Gorki presenta a Chejov como un hombre preocupado por la educación del pueblo, que siente vergüenza ante la situación deplorable en que se encuentran los maestros, auténticos indigentes, que malviven y carecen del respeto de la sociedad. Chejov es capaz de criticar fríamente a Rusia -“un país de gente codiciosa y perezosa a la vez” - y al mismo tiempo sentir compasión por el género humano. Gorki ve a Chejov como un fustigador de la vulgaridad y la mediocridad burguesas. También insiste en la importancia que el escritor ruso concedía al trabajo como fundamento de la civilización. “Sentía la poesía del trabajo”, escribe Gorki, y le molestaba la incapacidad de la gente para actuar, para mejorar el mundo.
Andreiev fue el único amigo de Gorki en el ambiente literario. Según Gorki era un hombre perezoso a la hora de escribir (“prefería hablar de literatura antes que escribirla”), que mostraba un cierto desdén hacia los libros y el conocimiento. Gorki cuenta cómo su visión del pensamiento y del ser humano era totalmente irreconciliable con la de Andreiev, notablemente más pesimista respecto a las creaciones del hombre. La soledad era la fuente de inspiración y de originalidad de Andreiev, que sufría dolorosos vaivenes de ánimo. Compartía con Gorki las críticas al modernismo y el interés por la política (en concreto su afinidad hacia los socialdemócratas bolcheviques).

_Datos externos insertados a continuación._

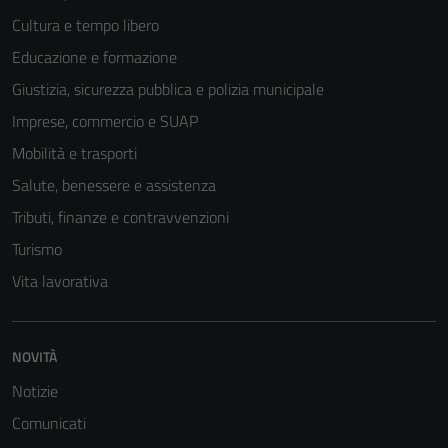
Cultura e tempo libero
Educazione e formazione
Giustizia, sicurezza pubblica e polizia municipale
Imprese, commercio e SUAP
Mobilità e trasporti
Salute, benessere e assistenza
Tributi, finanze e contravvenzioni
Turismo
Vita lavorativa
NOVITÀ
Notizie
Comunicati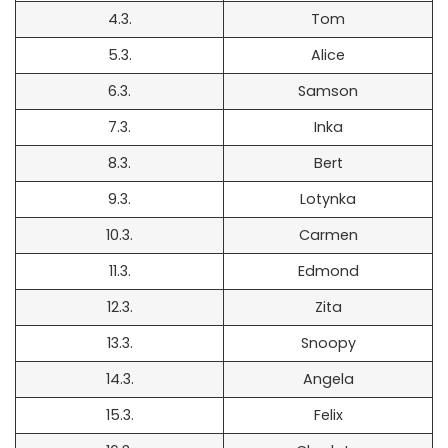
4.3.
Tom
5.3.
Alice
6.3.
Samson
7.3.
Inka
8.3.
Bert
9.3.
Lotynka
10.3.
Carmen
11.3.
Edmond
12.3.
Zita
13.3.
Snoopy
14.3.
Angela
15.3.
Felix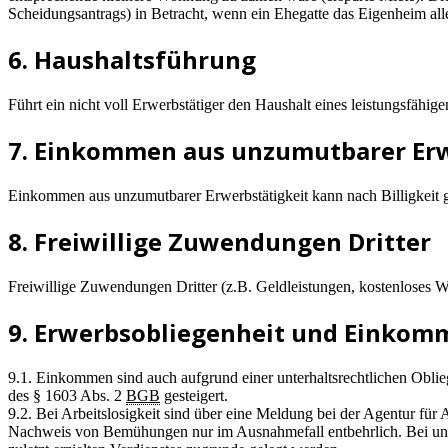
Scheidungsantrags) in Betracht, wenn ein Ehegatte das Eigenheim al
6. Haushaltsführung
Führt ein nicht voll Erwerbstätiger den Haushalt eines leistungsfäh
7. Einkommen aus unzumutbarer Erw
Einkommen aus unzumutbarer Erwerbstätigkeit kann nach Billigkeit ga
8. Freiwillige Zuwendungen Dritter
Freiwillige Zuwendungen Dritter (z.B. Geldleistungen, kostenloses W
9. Erwerbsobliegenheit und Einkom
9.1. Einkommen sind auch aufgrund einer unterhaltsrechtlichen Oblie
des § 1603 Abs. 2
BGB
gesteigert.
9.2. Bei Arbeitslosigkeit sind über eine Meldung bei der Agentur f
Nachweis von Bemühungen nur im Ausnahmefall entbehrlich. Bei unz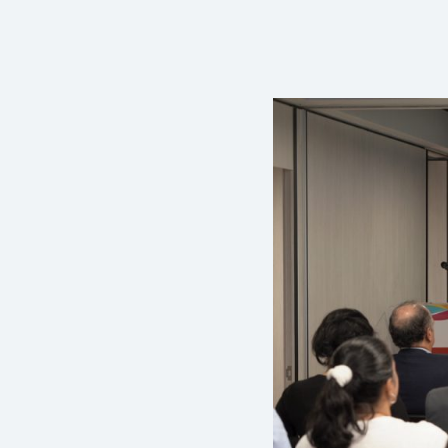
Presione enter para buscar o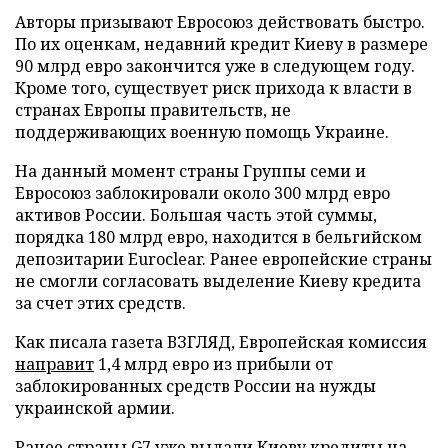
Авторы призывают Евросоюз действовать быстро.
По их оценкам, недавний кредит Киеву в размере
90 млрд евро закончится уже в следующем году.
Кроме того, существует риск прихода к власти в
странах Европы правительств, не
поддерживающих военную помощь Украине.
На данный момент страны Группы семи и
Евросоюз заблокировали около 300 млрд евро
активов России. Большая часть этой суммы,
порядка 180 млрд евро, находится в бельгийском
депозитарии Euroclear. Ранее европейские страны
не смогли согласовать выделение Киеву кредита
за счет этих средств.
Как писала газета ВЗГЛЯД, Европейская комиссия
направит
1,4 млрд евро из прибыли от
заблокированных средств России на нужды
украинской армии.
Ранее страны G7 уже
выдали
Киеву кредиты на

Estos Recuerdos de Tolstoi, Chejov y Andreiev están salpicados de digresiones del autor en las que expone sus ideas, su forma de pensar y ver el mundo. En los años anteriores a la revolución, Gorki era consciente de que se avecinaba una guerra europea y que un gran cambio político podía tener lugar en Rusia. Sin embargo, seguía atesorando un “fundado escepticismo sobre el destino del pueblo ruso”. En definitiva, Gorki respetaba por encima de todo la inteligencia y le apesadumbraba observar que los hombres eran cada vez más tontos. “Nos hemos acostumbrado a vivir”, escribe Gorki, “con la esperanza de que haga buen tiempo, de una buena cosecha, de un romance agradable, la esperanza de hacernos ricos o de obtener el puesto de comisario de policía, en cambio nunca he notado en la gente la esperanza de hacerse más inteligente”.